Update: Aha! John knows what I was thinking of -- this is not presocratic, but rather from Aristophanes' speech in the Symposium. Transcript here.
After the division the two parts of man, each desiring his other half, came together, and throwing their arms about one another, entwined in mutual embraces, longing to grow into one, they began to die from hunger and self-neglect, because they did not like to do anything apart; and when one of the halves died and the other survived, the survivor sought another mate, man or woman as we call them,--being the sections of entire men or women,--and clung to that.
See also, Hedwig and the Angry Inch's adaptation of Aristophanes' speech.
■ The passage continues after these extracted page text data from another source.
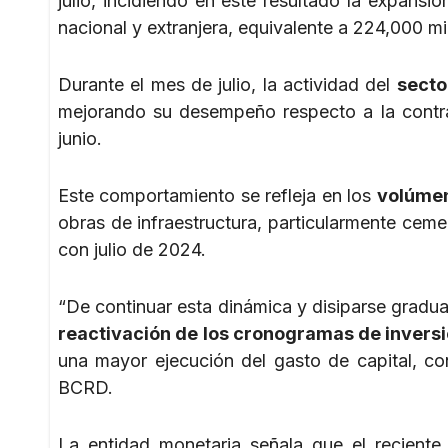
julio, incidiendo en este resultado la expansi
nacional y extranjera, equivalente a 224,000 mi
Durante el mes de julio, la actividad del
secto
mejorando su desempeño respecto a la contr
junio.
Este comportamiento se refleja en los
volúmen
obras de infraestructura, particularmente ceme
con julio de 2024.
“De continuar esta dinámica y disiparse gradua
reactivación de los cronogramas de inversi
una mayor ejecución del gasto de capital, cont
BCRD.
La entidad monetaria señala que el reciente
...And it occurs to me, apropos the previous post, that what makes The White Castle and The New Life less engaging than Pamuk's later novels, is precisely their aphoristic quality -- the characters seem very abstract, so that even though they have many specific, individuating attributes, I don't get a sense of them as personalities. One of the things I really loved in Snow and My Name is Red, was that all of the deep thinking was very firmly rooted in the concrete individuals telling and acting out the story.
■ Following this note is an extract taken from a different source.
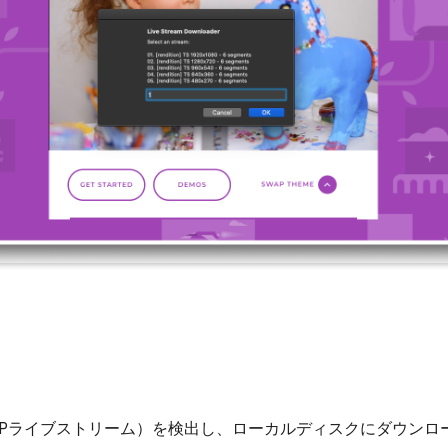
HTTPライブストリーム）を検出し、ローカルディスクにダウン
Wednesday, February 6th, 2008
But we should search for the strange and surprising in the world, not within ourselves! To search within, to think so long and hard about our own selves, would only make us unhappy. This is what had happened to the characters in my story: for this reason heroes could never tolerate being themselves, for this reason they always wanted to be someone else.
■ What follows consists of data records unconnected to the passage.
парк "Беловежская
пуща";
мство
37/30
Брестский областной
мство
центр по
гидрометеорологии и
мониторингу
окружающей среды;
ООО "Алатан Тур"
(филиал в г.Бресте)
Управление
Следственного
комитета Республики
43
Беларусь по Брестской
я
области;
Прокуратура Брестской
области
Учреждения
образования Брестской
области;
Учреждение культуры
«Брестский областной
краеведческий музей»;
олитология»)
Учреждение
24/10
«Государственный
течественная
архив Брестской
I have enjoyed the self-referential and pedantic qualities of The White Castle and have found ways to apply its lessons to my own mind; but in the end I don't think it quite works. Pamuk says what he is doing too often and too plainly for it generally to surprise; the lesson becomes dull through repetition. I find myself longing for humanity in the characters.
The narrator's assertion at the end of his story that some mystery remains in its pages, one which "intelligent readers" will seek out and devour, isn't really enough to recapture my attention -- it comes off as sort of patronizing. I am going to consider this book a piece from Pamuk's apprenticeship and treasure it more for the glimpses I can catch of his later work, than for the book itself.
Saturday, July 26th, 2008
So I'm reading the third chapter of Autobiographies of Orhan Pamuk (which concerns The Silent House) and thinking, the family name Darvinoğlu sounds awfully familiar -- was it the name of one of the characters in The Black Book? And then I start reading the fourth chapter, which concerns The White Castle, and get to the following passage, which makes the scales fall from my eyes:
It was Don Quixote that inspired [Pamuk] to present his own novel as an old manuscript found and translated into modern Turkish; once that was decided, it occurred to him that it would be amusing to have the manuscript found in the archives at Gebze and translated by none other than Faruk Darvinoğlu, the historian of The Silent House.
Oh! So the characters I was wondering about in the winter have earlier roots. Wild -- I wish The Silent House were available in an English translation.
McGaha also says that some critics faulted Holbrook, in her translation of The White Castle, for including the references to The Silent House without any explanation -- this seems a little weird to me. I can't see how she could have provided any explanation within the text; maybe an afterword should have been included. Doesn't seem like it would have made a huge difference in the reading experience.